A fastAPI backend for locally hosted voicebots. Its designed to work with the (react.js front-end)[https://github.com/mattma1970/yak_react_frontend].

As at 14/12/23 it is configured to use:

  • Azure Congnitive Services for Text-to-Speech;
  • a custom version of (griptape.ai)[http://griptape.ai] modified to support locally hosted huggingface models (see below)
  • models served locally using Huggingface's TGI LLM inference server running in docker.
  • OpenAI used for AI-powered text editiing in the textEditor frontend component

See the Makefile for details of the relevant ports.

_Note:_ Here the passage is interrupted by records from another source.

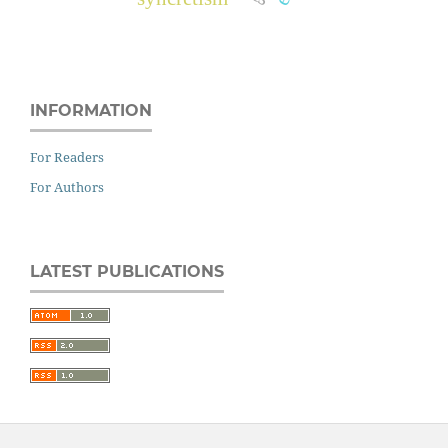
INFORMATION
For Readers
For Authors
LATEST PUBLICATIONS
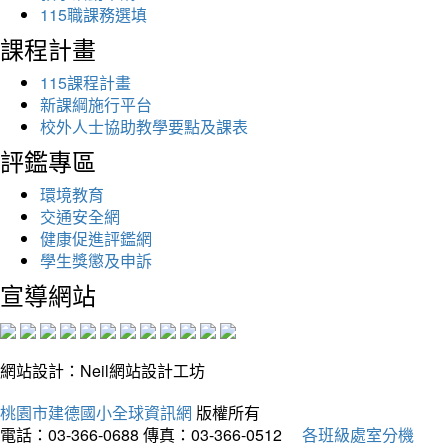
115職課務選填
課程計畫
115課程計畫
新課綱施行平台
校外人士協助教學要點及課表
評鑑專區
環境教育
交通安全網
健康促進評鑑網
學生獎懲及申訴
宣導網站
網站設計：Neil網站設計工坊
桃園市建德國小全球資訊網
版權所有
電話：03-366-0688
傳真：03-366-0512
各班級處室分機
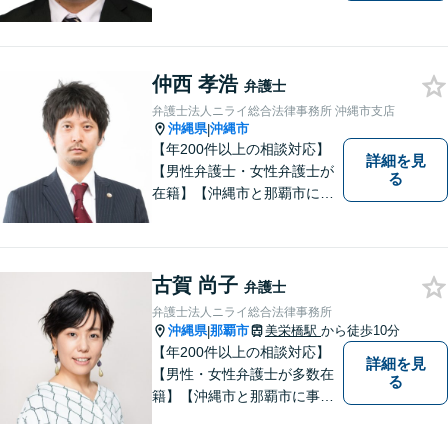
題について、「何度でも無
料」の相談を行っています！
まずはお気軽にご相談くださ
い！
仲西 孝浩
弁護士
弁護士法人ニライ総合法律事務所 沖縄市支店
沖縄県
沖縄市
|
【年200件以上の相談対応】
詳細を見
【男性弁護士・女性弁護士が
る
在籍】【沖縄市と那覇市に事
務所あり】離婚問題、相続問
題、労働雇用、刑事事件、企
業法務など幅広く対応しま
す。「沖縄ならではの習慣」
古賀 尚子
弁護士
を熟知した弁護士が多数在
弁護士法人ニライ総合法律事務所
籍。
沖縄県
那覇市
美栄橋駅
から徒歩10分
|
【年200件以上の相談対応】
詳細を見
【男性・女性弁護士が多数在
る
籍】【沖縄市と那覇市に事務
所あり】離婚問題、相続問
題、労働雇用、刑事事件、企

Custom version of gripetape.

Griptape.ai is an enterprise agent framework that is rapidly developing. The customized version below implements Huggingface's InferenceClient which is superceeding their InferenceAPI, and makes it possible to host the models locally. As at v0.21, gripetape has updated their model drivers with InferenceClient and this will remove the need to continne using the custom version once this api server has been updated too.

Use:

git clone https://github.com/mattma1970/griptape/tree/yak_dev
pip install -e . 

This branch (at 2/11/23) contains the HF InferenceClient prompt driver for locally server HF models.

Model Inference

Model serving uses HuggingFace TGI. Using the docker to run TGI TGI Offical Docker installation [https://huggingface.co/docs/text-generation-inference/quicktour] Note that model-id can be set to the path of a local copy of the model files which can be cloned from Huggingface using git lfs. This api has been tested on OpenOrca and Zephry, both 7B models running on a 24G consumer GPU card.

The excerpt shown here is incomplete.